Lula tem uma única cena forte: a trepidante saída da cadeia, digna de “Terra em Transe“. O filme deixa de fora seu discurso pouco depois, quando anunciou solenemente que venceria Bolsonaro no voto.
Com os presidentes em segundo plano, quem ocupa espaço é o pastor Silas Malafaia. Bufão de estridência caricata, ele é naturalmente espaçoso: ostenta seu avião, a BMW, a mansão de mobiliário novo-rico, os jagunços que o protegem, o café da manhã de propaganda de margarina.
Como é o personagem que mais aparece em “Apocalipse nos Trópicos”, o filme é duplamente prejudicado. Primeiro, porque ele tem voz esganiçada, fala muitos decibéis acima do tolerável, se deleita em berrar bravatas, grosserias e insultos —Lula é um “cachaceiro”, xinga.
E desequilibra “Apocalipse” porque é uma figura menor. Ninguém lembra nada do que disse e diz. O pastor é pequeno por ser oportunista. Apoiou Lula, depois Serra, em seguida Aécio, acabou lustrando o coturno de Bolsonaro, que também é oportunista, mas noutro sentido. No baixo clero ou no Planalto, rosnou, latiu e mordeu em nome da extrema direita. Como os Bourbons, não aprendeu nem esqueceu nada desde a caserna.
É na religião que Bolsonaro é oportunista: católico, rebatizou-se evangélico no rio Jordão com o fito único de angariar votos no rebanho pentecostal.
Um dos pastores que apascentaram-lhe as ovelhas foi Malafaia —que por sua vez, como se vê no filme, é vaidoso, gaba-se de sua proximidade com os mandachuvas, de se esgoelar em palanques e de entrar em palácios sem mostrar documento. O casamento do presidente e o pastor é de conveniência: precisam um do outro.
Entre a religião e a política, “Apocalipse nos Trópicos” fica com o misticismo já a partir do título. Petra Costa relata de viva voz que, oriunda de uma família laica, a religião sempre lhe foi distante. Até o dia que topou na Câmara com Cabo Daciolo, um híbrido de bombeiro, pastor e deputado que lhe deu uma Bíblia de presente.
Ela se encantou com o último livro do Novo Testamento, o Apocalipse. Veio a ficar fascinada com um obscuro ramo da literatura esotérica —o de John Nelson Darby, pregador irlandês do século 19. Para ele e sua seita, é imperioso apressar o apocalipse, contribuir para que o mundo soçobre e Deus venha logo acudir os bons e fazer churrasco dos maus.

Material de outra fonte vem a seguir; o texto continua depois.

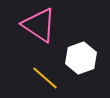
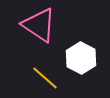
white hexagon: rotated 12 degrees counterclockwise
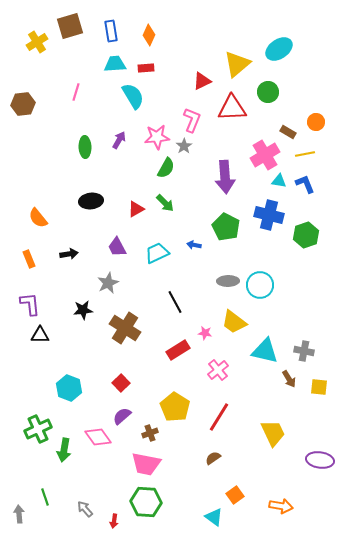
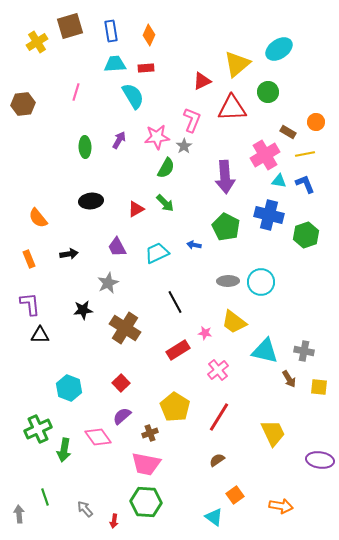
cyan circle at (260, 285): moved 1 px right, 3 px up
brown semicircle at (213, 458): moved 4 px right, 2 px down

Ao enveredar por essa senda, “Apocalipse nos Trópicos” soçobra na ambiguidade. Às vezes, analisa a política de maneira racional. Noutras, tem visões. Numa delas, a hecatombe da democracia brasileira anuncia o Juízo Final. São pensamentos perplexos.
No fim, o filme justapõe duas imagens escatológicas do 8 de janeiro: um homem exibindo a bunda e, em seguida, senhoras de verde e amarelo rezando a Bíblia na Câmara.
A sequência propicia uma revelação: ora acamada, a Besta golpista segue viva: tem dez chifres e sete cabeças, assemelha-se a um leopardo com patas de urso e boca de dragão (Apocalipse 13,1).